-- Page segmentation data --
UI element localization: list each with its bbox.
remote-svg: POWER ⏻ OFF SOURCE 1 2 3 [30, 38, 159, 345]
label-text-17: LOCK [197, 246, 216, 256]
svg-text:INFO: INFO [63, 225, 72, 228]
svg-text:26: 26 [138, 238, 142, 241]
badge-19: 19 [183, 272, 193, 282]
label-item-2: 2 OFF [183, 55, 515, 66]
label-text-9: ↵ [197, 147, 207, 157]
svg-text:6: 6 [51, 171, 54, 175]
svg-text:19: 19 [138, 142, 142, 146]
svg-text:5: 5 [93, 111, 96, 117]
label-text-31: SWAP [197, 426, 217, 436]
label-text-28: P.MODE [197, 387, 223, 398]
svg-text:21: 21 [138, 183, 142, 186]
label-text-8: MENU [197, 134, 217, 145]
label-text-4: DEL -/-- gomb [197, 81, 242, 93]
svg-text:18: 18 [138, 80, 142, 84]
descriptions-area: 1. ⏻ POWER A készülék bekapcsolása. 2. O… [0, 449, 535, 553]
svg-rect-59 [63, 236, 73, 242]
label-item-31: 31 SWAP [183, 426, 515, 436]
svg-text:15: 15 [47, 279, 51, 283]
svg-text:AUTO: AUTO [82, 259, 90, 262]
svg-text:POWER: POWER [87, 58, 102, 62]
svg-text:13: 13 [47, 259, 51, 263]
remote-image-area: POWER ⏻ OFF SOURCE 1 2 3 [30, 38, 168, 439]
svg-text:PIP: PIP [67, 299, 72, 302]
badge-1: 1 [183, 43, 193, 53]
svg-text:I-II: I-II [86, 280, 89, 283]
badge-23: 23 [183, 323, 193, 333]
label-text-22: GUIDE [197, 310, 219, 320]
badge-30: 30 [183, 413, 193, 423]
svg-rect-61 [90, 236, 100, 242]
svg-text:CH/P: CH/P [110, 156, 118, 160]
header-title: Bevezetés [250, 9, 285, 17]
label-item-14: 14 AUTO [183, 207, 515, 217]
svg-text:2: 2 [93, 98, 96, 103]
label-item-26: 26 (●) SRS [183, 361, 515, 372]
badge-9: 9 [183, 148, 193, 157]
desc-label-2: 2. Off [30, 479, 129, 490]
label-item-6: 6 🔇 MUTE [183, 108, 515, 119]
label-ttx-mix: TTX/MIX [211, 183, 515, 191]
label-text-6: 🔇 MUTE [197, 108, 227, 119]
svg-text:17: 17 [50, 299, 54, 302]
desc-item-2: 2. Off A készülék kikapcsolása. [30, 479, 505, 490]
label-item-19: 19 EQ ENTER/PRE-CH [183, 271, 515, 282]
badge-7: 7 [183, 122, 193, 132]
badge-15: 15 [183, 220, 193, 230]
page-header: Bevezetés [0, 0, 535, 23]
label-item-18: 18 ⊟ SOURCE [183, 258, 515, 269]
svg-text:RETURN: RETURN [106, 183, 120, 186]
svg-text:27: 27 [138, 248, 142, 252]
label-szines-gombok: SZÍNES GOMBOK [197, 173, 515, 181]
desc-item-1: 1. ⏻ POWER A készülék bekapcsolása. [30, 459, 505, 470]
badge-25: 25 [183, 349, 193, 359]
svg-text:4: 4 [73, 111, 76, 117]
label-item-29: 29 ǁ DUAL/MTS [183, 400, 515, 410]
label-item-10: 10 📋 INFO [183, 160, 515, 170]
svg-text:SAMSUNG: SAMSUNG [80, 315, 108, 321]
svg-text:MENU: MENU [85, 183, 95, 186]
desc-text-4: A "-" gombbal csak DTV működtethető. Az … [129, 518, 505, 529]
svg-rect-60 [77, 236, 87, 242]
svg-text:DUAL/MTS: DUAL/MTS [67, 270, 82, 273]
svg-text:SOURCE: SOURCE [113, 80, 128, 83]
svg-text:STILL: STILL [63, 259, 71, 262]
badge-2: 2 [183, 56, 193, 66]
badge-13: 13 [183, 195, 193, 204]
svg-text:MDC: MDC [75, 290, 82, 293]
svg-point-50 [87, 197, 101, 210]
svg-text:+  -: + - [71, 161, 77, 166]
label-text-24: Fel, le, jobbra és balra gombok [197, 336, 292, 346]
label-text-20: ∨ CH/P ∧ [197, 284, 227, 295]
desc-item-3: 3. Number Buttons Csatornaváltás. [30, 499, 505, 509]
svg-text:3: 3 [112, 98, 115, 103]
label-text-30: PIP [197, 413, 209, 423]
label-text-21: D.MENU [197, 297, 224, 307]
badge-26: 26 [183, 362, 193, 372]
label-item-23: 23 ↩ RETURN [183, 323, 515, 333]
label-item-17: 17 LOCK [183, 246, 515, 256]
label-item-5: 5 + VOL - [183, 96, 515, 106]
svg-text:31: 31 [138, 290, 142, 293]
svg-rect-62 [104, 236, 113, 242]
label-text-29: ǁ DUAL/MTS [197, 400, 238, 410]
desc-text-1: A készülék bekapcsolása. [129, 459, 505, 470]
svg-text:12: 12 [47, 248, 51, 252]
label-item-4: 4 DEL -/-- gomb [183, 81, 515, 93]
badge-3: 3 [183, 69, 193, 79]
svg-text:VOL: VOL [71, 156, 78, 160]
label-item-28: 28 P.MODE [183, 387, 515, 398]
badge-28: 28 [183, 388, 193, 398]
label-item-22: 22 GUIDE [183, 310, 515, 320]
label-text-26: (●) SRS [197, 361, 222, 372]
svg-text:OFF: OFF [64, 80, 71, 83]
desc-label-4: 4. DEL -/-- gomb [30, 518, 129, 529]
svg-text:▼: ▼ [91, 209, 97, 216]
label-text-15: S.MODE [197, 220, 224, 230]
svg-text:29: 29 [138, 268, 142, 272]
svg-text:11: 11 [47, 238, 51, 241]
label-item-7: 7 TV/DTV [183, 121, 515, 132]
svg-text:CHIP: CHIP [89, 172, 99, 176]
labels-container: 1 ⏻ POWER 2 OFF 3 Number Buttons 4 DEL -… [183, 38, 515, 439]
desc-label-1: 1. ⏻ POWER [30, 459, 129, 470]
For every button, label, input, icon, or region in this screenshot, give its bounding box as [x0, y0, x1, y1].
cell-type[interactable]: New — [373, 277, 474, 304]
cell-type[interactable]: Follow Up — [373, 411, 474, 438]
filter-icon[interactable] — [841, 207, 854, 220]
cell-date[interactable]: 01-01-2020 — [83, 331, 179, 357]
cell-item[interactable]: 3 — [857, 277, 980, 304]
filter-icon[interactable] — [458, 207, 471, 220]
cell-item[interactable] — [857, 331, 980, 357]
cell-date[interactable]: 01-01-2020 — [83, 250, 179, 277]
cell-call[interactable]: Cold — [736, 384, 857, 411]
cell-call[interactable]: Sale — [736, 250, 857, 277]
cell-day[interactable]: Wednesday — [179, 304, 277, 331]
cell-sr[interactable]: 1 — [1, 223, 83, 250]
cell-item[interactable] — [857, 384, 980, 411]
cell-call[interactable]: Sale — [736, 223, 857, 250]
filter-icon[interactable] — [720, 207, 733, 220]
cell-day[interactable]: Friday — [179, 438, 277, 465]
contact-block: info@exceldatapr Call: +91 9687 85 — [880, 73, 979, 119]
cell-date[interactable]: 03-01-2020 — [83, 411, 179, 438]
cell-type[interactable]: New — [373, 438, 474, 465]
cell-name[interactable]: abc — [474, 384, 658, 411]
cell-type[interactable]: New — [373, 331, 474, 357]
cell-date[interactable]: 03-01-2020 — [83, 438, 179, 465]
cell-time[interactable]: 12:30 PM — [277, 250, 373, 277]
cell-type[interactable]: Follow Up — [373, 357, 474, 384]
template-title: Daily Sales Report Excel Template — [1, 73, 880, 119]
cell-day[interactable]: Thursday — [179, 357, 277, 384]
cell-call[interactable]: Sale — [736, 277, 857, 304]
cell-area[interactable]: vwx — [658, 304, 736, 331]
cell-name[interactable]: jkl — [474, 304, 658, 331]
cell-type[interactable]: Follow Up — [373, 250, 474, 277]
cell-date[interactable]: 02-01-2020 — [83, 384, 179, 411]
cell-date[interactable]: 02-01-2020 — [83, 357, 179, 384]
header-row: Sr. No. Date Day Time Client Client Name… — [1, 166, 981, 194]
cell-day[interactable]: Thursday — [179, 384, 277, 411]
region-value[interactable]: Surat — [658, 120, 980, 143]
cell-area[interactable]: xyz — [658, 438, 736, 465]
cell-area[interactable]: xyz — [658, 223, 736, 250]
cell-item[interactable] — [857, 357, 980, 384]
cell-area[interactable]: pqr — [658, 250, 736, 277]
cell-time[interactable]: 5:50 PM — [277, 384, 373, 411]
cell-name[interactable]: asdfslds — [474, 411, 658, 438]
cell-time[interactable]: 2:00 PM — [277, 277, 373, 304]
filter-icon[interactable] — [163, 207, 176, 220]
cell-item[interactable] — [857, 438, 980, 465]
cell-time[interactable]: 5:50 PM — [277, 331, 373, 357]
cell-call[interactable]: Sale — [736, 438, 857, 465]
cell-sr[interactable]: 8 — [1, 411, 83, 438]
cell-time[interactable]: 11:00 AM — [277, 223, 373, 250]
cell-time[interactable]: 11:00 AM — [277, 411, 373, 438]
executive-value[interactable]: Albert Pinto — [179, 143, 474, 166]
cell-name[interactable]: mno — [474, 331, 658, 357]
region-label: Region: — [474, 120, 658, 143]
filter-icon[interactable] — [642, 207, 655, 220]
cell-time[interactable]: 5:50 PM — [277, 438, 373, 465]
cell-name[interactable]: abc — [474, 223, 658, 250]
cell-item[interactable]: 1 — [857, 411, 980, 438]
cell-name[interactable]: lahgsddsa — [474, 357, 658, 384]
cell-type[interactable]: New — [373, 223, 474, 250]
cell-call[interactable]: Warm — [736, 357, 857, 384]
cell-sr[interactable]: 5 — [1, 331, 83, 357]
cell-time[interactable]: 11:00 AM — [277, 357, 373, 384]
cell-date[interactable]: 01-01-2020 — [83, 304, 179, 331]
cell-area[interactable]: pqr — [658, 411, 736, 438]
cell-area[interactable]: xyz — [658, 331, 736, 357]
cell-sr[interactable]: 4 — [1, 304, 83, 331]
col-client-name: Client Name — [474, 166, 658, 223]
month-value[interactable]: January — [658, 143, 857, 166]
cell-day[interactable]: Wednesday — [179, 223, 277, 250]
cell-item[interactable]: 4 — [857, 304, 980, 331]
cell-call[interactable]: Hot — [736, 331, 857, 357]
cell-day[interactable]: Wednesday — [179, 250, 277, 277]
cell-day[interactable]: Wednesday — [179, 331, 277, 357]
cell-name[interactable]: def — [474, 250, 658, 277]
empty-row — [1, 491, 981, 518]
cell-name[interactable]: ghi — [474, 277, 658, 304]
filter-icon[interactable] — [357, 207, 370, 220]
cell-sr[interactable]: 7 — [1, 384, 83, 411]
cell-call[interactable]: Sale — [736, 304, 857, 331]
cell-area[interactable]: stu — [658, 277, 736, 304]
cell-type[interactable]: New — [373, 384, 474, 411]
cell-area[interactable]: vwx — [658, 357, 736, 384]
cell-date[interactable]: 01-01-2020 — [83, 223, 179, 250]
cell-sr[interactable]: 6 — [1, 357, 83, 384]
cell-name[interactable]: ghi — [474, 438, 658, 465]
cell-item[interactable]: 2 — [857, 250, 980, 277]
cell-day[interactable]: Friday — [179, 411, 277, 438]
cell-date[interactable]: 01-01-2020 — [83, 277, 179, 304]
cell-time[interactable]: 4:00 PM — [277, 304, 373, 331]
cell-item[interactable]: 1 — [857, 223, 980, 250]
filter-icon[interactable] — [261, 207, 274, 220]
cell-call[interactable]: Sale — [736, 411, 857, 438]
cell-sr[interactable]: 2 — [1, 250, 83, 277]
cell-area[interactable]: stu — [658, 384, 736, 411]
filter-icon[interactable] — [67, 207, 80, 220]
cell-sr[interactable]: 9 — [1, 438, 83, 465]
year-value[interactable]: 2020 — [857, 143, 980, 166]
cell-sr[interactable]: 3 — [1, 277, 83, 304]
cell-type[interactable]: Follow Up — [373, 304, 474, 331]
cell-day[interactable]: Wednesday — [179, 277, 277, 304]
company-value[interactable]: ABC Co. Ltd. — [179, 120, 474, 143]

==

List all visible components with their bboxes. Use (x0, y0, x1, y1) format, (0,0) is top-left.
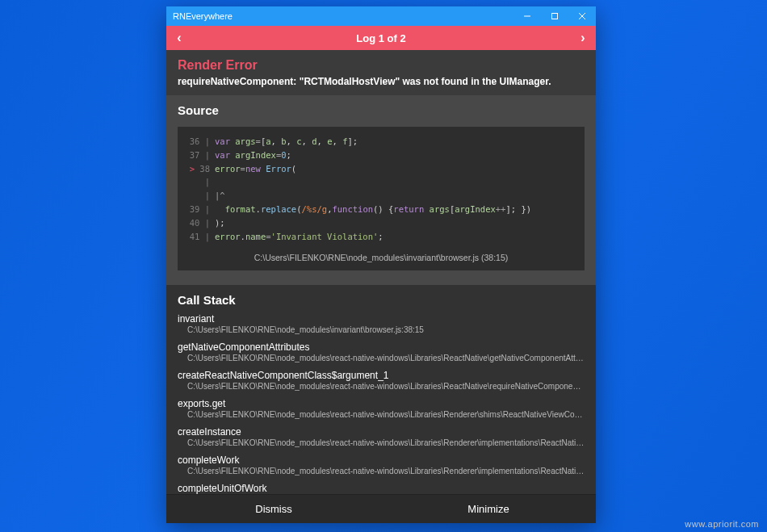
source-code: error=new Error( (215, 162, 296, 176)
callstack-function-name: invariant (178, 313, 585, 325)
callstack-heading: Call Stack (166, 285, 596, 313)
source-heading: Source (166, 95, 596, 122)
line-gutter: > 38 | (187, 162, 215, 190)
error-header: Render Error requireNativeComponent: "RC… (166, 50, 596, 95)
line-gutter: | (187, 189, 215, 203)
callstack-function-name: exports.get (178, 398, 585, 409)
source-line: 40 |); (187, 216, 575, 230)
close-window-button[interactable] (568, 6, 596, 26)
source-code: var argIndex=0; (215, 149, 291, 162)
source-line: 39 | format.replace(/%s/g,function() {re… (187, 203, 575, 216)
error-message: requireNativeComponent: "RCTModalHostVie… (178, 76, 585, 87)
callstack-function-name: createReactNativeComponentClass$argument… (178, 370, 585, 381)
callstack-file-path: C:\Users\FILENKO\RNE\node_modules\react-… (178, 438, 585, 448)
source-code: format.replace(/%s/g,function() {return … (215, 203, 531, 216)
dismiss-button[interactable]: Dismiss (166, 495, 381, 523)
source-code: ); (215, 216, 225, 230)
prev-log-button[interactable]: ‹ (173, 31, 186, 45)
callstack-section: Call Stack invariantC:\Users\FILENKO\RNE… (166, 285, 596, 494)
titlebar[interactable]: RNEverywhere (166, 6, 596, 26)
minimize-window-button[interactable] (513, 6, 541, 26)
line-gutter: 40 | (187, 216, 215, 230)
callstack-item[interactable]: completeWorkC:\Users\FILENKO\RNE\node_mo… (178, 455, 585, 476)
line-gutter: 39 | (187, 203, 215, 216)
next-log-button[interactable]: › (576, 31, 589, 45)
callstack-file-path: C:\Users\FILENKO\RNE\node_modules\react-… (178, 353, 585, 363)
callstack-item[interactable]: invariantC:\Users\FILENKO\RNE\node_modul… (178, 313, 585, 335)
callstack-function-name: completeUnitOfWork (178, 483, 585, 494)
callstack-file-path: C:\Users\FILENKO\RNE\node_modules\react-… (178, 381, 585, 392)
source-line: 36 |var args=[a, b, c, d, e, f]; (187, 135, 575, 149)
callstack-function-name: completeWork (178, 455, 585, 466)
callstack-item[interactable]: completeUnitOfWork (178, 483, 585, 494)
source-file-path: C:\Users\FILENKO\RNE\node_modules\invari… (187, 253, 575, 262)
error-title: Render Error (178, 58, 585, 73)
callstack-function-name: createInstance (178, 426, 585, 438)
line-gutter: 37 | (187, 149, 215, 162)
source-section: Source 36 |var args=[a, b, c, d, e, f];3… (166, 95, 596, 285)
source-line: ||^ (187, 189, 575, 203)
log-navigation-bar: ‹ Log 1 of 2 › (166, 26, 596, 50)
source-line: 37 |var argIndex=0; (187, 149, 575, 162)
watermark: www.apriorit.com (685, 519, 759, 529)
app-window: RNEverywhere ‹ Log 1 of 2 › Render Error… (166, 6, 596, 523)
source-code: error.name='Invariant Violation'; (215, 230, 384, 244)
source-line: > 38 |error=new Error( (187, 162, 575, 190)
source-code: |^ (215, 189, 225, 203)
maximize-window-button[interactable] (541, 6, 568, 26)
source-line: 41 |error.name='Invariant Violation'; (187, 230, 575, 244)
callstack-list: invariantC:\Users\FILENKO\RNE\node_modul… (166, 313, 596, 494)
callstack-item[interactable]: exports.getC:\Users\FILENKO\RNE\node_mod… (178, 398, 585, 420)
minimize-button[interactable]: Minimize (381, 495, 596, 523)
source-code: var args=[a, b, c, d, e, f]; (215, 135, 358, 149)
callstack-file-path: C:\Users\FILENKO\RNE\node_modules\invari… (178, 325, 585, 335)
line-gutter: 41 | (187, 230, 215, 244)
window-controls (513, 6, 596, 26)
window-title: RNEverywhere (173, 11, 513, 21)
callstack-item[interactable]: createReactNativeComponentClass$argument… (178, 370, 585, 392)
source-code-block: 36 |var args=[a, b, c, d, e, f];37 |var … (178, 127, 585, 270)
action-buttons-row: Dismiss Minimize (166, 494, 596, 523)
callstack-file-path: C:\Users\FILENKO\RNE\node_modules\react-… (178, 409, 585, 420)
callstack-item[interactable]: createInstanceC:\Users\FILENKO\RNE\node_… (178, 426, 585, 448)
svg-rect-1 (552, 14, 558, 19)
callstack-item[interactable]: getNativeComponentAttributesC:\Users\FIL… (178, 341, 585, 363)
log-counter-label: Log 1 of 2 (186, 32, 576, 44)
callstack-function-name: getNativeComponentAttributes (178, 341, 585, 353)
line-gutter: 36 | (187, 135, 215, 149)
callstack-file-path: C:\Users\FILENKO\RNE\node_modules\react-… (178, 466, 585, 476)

...

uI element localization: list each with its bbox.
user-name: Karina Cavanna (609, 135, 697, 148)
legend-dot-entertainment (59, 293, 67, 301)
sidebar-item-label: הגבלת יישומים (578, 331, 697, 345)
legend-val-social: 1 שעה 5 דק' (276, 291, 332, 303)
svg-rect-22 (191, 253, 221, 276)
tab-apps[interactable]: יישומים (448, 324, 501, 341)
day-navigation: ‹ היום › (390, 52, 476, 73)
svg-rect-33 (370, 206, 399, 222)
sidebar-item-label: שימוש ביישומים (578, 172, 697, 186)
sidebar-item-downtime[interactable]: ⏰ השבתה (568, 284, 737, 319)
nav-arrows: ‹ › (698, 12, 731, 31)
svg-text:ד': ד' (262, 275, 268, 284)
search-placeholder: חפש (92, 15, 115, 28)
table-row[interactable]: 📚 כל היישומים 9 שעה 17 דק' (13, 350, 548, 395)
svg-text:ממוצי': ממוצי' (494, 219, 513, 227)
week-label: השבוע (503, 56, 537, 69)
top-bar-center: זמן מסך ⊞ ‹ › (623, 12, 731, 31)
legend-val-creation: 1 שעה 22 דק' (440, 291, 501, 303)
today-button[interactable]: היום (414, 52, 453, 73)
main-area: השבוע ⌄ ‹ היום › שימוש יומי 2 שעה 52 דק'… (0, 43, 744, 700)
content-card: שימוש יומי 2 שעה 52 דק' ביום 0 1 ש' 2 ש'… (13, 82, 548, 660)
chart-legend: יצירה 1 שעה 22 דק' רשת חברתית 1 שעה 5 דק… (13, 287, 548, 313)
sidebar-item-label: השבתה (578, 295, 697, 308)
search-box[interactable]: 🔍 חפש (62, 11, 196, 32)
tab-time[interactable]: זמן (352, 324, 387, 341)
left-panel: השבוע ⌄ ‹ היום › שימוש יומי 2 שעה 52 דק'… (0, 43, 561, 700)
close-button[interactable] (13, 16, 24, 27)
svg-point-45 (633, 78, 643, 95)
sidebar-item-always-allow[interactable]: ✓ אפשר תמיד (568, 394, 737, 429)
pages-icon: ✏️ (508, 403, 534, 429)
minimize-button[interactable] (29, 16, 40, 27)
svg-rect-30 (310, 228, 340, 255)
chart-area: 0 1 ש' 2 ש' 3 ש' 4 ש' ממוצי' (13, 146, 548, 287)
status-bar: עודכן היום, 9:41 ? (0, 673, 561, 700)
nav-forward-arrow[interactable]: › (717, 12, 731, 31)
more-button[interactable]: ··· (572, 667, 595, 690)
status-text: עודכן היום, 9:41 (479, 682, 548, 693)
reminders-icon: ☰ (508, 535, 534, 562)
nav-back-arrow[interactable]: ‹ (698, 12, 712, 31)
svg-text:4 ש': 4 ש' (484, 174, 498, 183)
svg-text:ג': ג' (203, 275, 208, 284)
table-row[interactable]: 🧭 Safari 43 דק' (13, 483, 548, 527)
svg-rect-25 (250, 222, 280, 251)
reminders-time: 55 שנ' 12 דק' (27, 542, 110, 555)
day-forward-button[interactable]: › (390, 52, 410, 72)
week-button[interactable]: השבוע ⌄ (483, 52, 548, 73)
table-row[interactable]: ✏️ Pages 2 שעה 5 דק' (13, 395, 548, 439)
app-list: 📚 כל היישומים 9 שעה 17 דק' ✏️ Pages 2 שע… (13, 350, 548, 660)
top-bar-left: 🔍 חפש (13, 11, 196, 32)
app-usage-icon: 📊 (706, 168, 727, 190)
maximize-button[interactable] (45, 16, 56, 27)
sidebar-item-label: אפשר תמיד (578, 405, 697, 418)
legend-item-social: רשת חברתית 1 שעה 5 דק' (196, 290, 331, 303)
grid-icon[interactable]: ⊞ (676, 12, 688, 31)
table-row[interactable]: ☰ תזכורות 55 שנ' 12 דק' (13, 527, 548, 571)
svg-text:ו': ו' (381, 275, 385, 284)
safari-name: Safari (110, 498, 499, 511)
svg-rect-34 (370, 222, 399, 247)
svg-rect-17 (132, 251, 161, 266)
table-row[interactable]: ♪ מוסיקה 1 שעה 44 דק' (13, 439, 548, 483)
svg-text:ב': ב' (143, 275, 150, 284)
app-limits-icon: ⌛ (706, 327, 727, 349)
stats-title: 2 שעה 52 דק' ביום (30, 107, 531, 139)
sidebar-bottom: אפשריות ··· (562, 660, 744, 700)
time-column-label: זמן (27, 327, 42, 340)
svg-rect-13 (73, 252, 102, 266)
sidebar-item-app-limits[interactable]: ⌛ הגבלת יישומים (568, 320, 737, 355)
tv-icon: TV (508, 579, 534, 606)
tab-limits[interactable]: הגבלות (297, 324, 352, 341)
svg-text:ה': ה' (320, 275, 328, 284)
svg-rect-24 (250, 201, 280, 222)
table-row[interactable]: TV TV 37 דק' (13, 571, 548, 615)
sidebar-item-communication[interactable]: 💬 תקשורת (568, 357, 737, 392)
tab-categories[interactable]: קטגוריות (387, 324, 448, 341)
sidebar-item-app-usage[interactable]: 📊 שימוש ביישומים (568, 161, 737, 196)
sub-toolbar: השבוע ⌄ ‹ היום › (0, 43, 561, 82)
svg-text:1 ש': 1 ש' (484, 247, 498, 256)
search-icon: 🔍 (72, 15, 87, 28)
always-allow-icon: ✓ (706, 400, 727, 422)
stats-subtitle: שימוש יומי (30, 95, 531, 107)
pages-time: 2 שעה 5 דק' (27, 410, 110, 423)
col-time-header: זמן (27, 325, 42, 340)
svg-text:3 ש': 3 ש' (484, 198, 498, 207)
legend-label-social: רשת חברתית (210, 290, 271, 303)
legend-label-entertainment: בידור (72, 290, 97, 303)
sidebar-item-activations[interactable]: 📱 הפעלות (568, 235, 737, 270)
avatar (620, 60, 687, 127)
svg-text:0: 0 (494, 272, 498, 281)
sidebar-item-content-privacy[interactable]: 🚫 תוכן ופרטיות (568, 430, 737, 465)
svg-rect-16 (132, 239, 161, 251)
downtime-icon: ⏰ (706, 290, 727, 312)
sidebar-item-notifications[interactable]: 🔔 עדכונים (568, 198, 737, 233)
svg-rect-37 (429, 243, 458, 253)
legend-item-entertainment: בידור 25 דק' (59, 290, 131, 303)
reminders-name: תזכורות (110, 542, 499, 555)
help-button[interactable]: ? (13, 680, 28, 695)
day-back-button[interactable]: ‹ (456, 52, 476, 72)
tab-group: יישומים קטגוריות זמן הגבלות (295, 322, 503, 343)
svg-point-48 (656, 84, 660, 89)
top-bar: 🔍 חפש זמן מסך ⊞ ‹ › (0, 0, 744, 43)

-- Activity --
Look through the lines above and collect those with the word "argIndex".

-- Task solution --
source-code: var argIndex=0; (215, 149, 291, 162)
source-line: 37 |var argIndex=0; (187, 149, 575, 162)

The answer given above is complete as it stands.